Bahsetmiş olduğum şikayetleriniz yoksa ilaçlarınızı kesmeyin osteoporoz hastaları için ostoporozu olan hastaların korona virüs enfeksiyonuna yakalanma riski toplum genelinden fazla değildir. Genel öneriler osteoporozu olan hastalar için de geçerlidir" şeklinde konuştu.
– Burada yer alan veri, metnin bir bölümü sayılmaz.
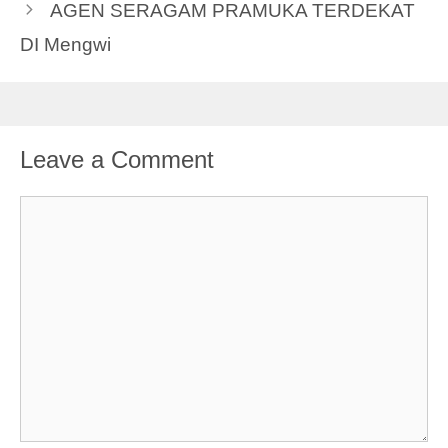
AGEN SERAGAM PRAMUKA TERDEKAT
DI Mengwi
Leave a Comment
Comment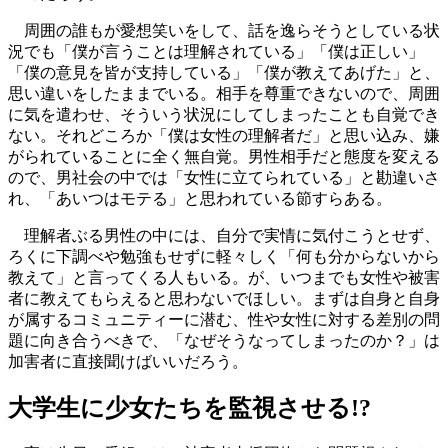
周囲の誰もが愛想笑いをして、話を逸らそうとしている状
況でも「僕が言うことは理解されている」「僕は正しい」
「僕の意見を皆が支持している」「僕が教えてあげた」と、
思い違いをしたままでいる。相手を尊重できないので、周囲
に気を遣わせ、そういう状況にしてしまったことも自覚でき
ない。それどころか「僕は女性の理解者だ」と思い込み、嫌
がられていることに全く無自覚。男性相手だと態度を変える
ので、男社会の中では「女性に立てられている」と勘違いさ
れ、「あいつはモテる」と思われている節すらある。
理解者ぶる男性の中には、自分で実情に気付こうとせず、
ろくに下調べや勉強もせずに軽々しく「何も分からないから
教えて」と言ってくる人もいる。が、いつまでも女性や被害
者に教えてもらえると思わないでほしい。まずは自身と自身
が属するコミュニティーに潜む、性や女性に対する差別の問
題に向き合うべきで、「なぜそうなってしまったのか？」は
加害者に直接聞けばいいだろう。‪‬‬‬‬
大学生に少女たちを監視させる!?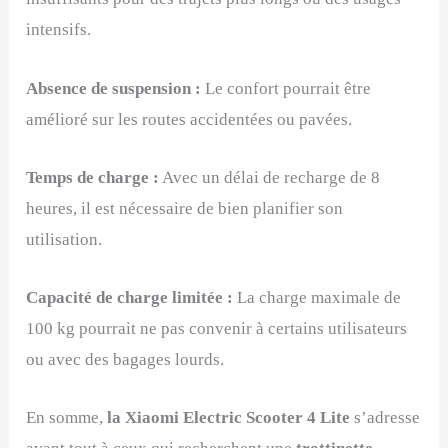
intensifs.
Absence de suspension :
Le confort pourrait être
amélioré sur les routes accidentées ou pavées.
Temps de charge :
Avec un délai de recharge de 8
heures, il est nécessaire de bien planifier son
utilisation.
Capacité de charge limitée :
La charge maximale de
100 kg pourrait ne pas convenir à certains utilisateurs
ou avec des bagages lourds.
En somme,
la Xiaomi Electric Scooter 4 Lite
s’adresse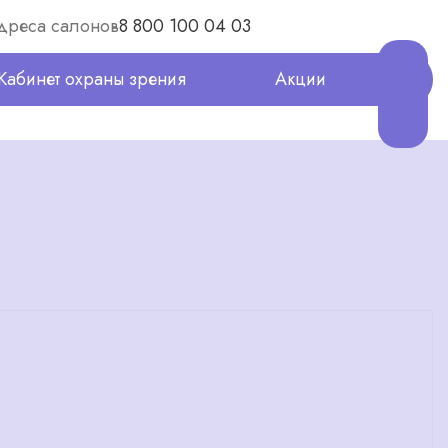
дреса салонов
8 800 100 04 03
Кабинет охраны зрения
Акции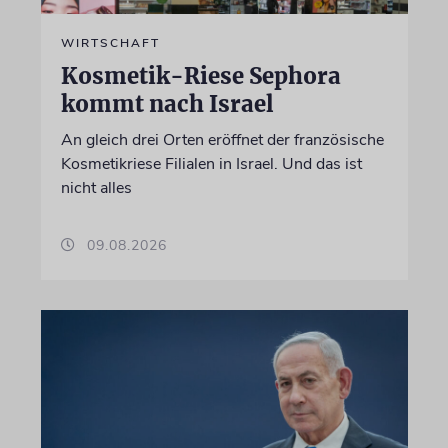
WIRTSCHAFT
Kosmetik-Riese Sephora
kommt nach Israel
An gleich drei Orten eröffnet der französische
Kosmetikriese Filialen in Israel. Und das ist
nicht alles
09.08.2026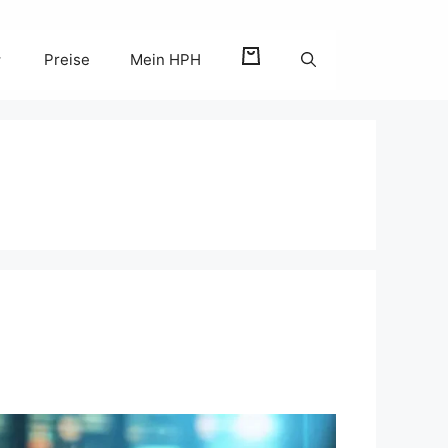
Preise
Mein HPH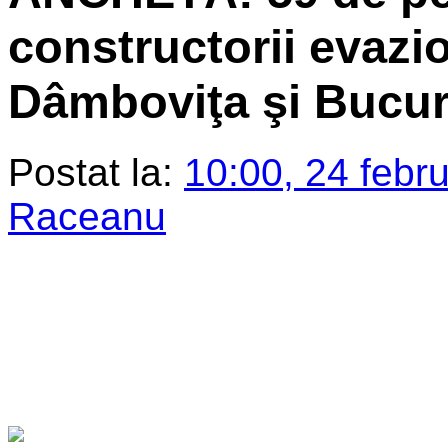
constructorii evazi
Dâmboviţa şi Bucur
Postat la:
10:00, 24 febr
Raceanu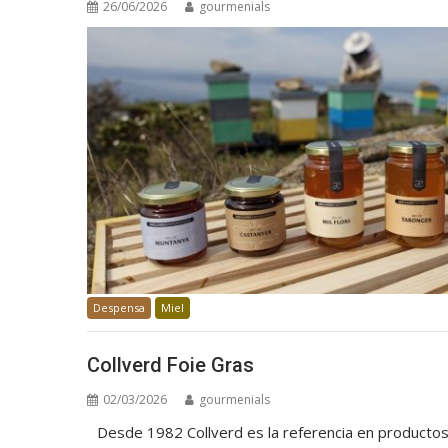
26/06/2026
gourmenials
Despensa
Miel
Collverd Foie Gras
02/03/2026
gourmenials
Desde 1982 Collverd es la referencia en productos 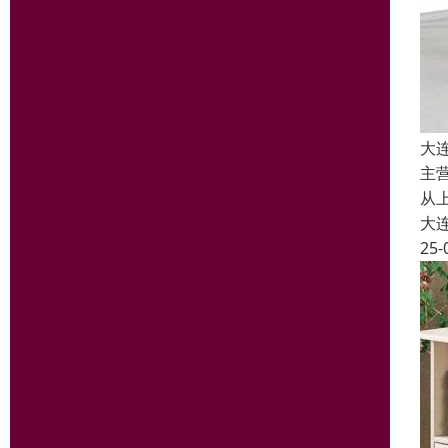
大
主
从
大
25-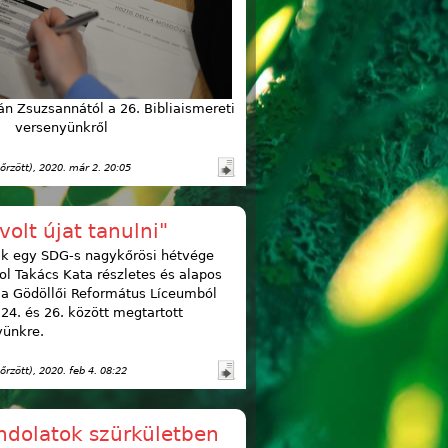
 Zsuzsannától a 26. Bibliaismereti
versenyünkről
őrzött)
, 2020. már 2. 20:05
volt újat tanulni"
ik egy SDG-s nagykőrösi hétvége
zol Takács Kata részletes és alapos
 a Gödöllői Református Líceumból
 24. és 26. között megtartott
yünkre.
őrzött)
, 2020. feb 4. 08:22
ndolatok szürkületben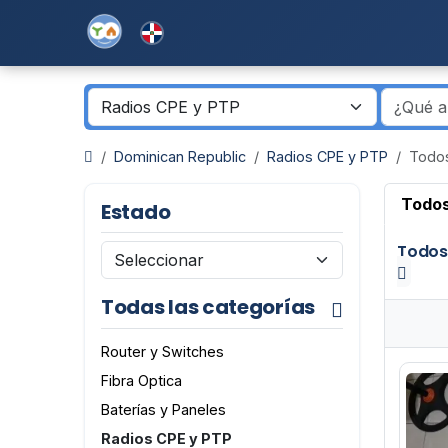
Dominican Republic
Radios CPE y PTP
Todos
Todos
Estado
Todos
Todas las categorías
Router y Switches
Fibra Optica
Baterías y Paneles
Radios CPE y PTP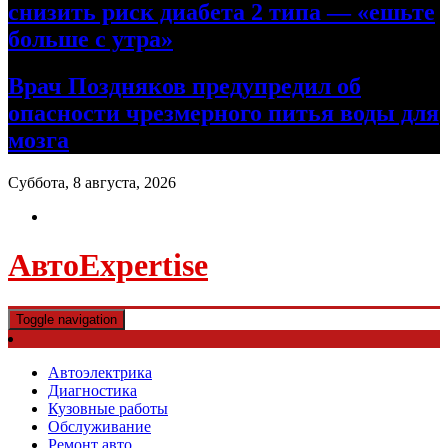
снизить риск диабета 2 типа — «ешьте
больше с утра»
Врач Поздняков предупредил об
опасности чрезмерного питья воды для
мозга
Суббота, 8 августа, 2026
АвтоExpertise
Toggle navigation
Автоэлектрика
Диагностика
Кузовные работы
Обслуживание
Ремонт авто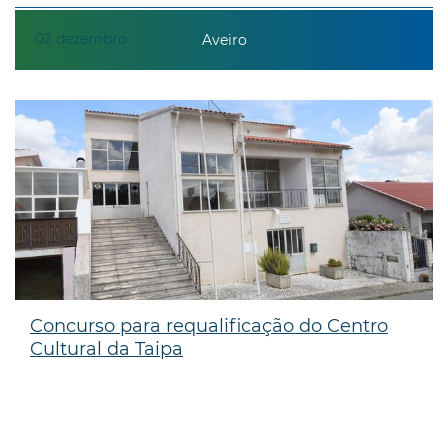
02
dezembro
Aveiro
Concurso para requalificação do Centro
Cultural da Taipa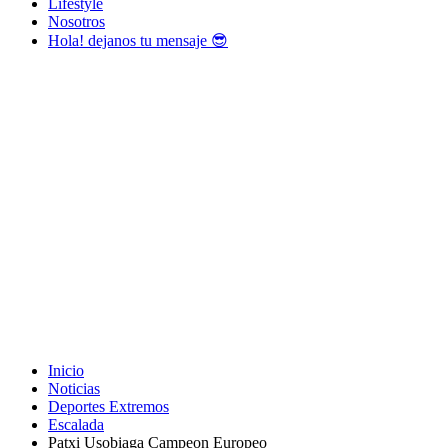
Lifestyle
Nosotros
Hola! dejanos tu mensaje 😎
Inicio
Noticias
Deportes Extremos
Escalada
Patxi Usobiaga Campeon Europeo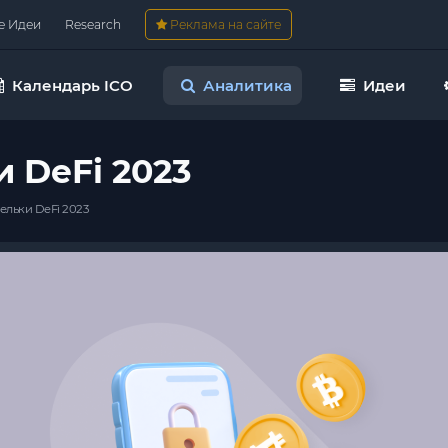
е Идеи
Research
Реклама на сайте
Календарь ICO
Аналитика
Идеи
 DeFi 2023
льки DeFi 2023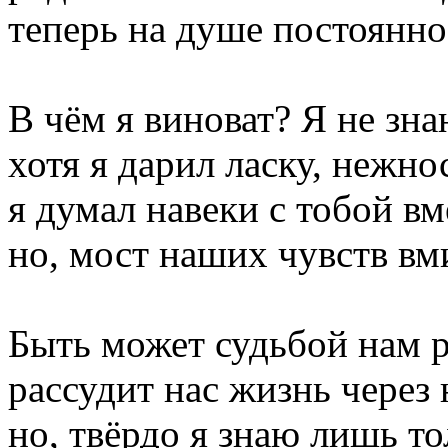
теперь на душе постоянно
В чём я виноват? Я не зна
хотя я дарил ласку, нежно
я думал навеки с тобой вм
но, мост наших чувств вм
Быть может судьбой нам р
рассудит нас жизнь через 
но, твёрдо я знаю лишь то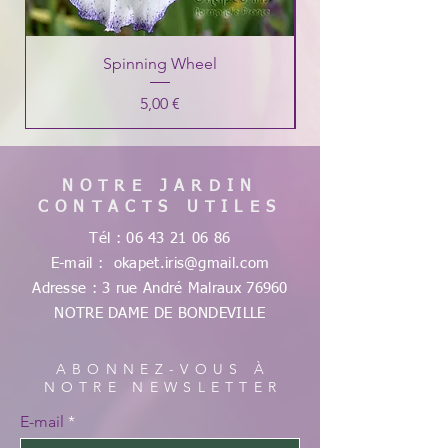
Spinning Wheel
Prix
5,00 €
NOTRE JARDIN
CONTACTS UTILES
Tél :
06 43 21 06 86
E-mail :
okapet.iris@gmail.com
Adresse : 3 rue André Malraux
76960
NOTRE DAME DE
BONDEVILLE
ABONNEZ-VOUS À
NOTRE NEWSLETTER
E-mail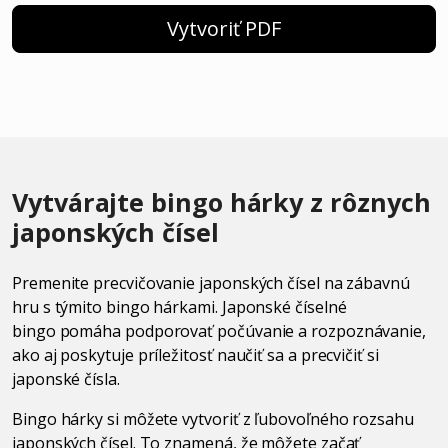
Vytvoriť PDF
Vytvárajte bingo hárky z rôznych
japonských čísel
Premenite precvičovanie japonských čísel na zábavnú
hru s týmito bingo hárkami. Japonské číselné
bingo pomáha podporovať počúvanie a rozpoznávanie,
ako aj poskytuje príležitosť naučiť sa a precvičiť si
japonské čísla.
Bingo hárky si môžete vytvoriť z ľubovoľného rozsahu
japonských čísel. To znamená, že môžete začať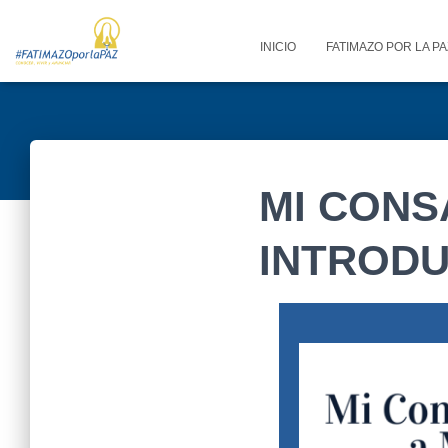
INICIO
FATIMAZO POR LA P
MI CONS
INTROD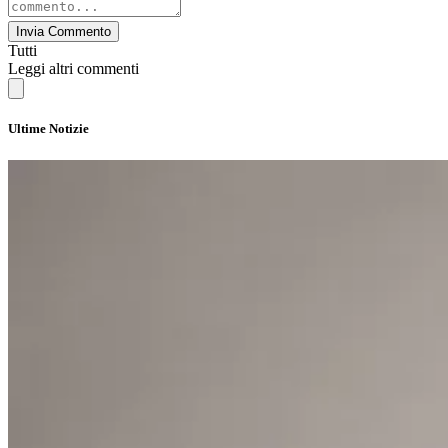
Invia Commento
Tutti
Leggi altri commenti
Ultime Notizie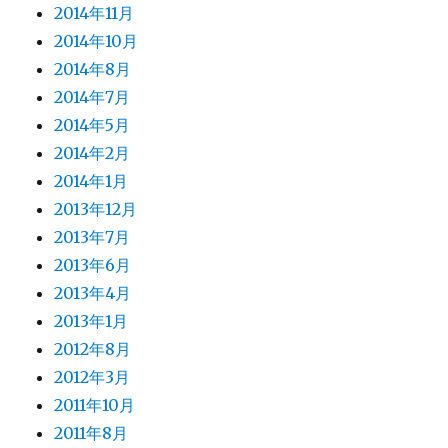
2014年11月
2014年10月
2014年8月
2014年7月
2014年5月
2014年2月
2014年1月
2013年12月
2013年7月
2013年6月
2013年4月
2013年1月
2012年8月
2012年3月
2011年10月
2011年8月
Bu dönemde rutin kontrollerin ertelenmesi gerektiğini belirten Arslan, "Kalsiyum ve D vitamini takviyesi dahil hastalığınız için aldığınız ilaçları kesmeyin. Kas-iskelet sistemi sağlığınızı korumak için beslenmenize dikkat edin, gıdalarla yeterli kalsiyum ve protein aldığınızdan emin olun.
Evinizin bahçesi varsa bahçede, yoksa ev içinde hafif tempolu yürüyüşler yapın.
Güneşli günlerde bahçenizde veya balkonunuzda, saat 10.00-15.00 arasında kollarınız ve bacaklarınız açık olacak şekilde 15-20 dakika güneşlenin. Evde kaldığınız bu dönemde ev içi kazaları ve düşmeyi önleyecek tedbirler alın. Kaygan zeminlerden, merdivenlerden, karanlık ortamlardan kaçının" diye konuştu.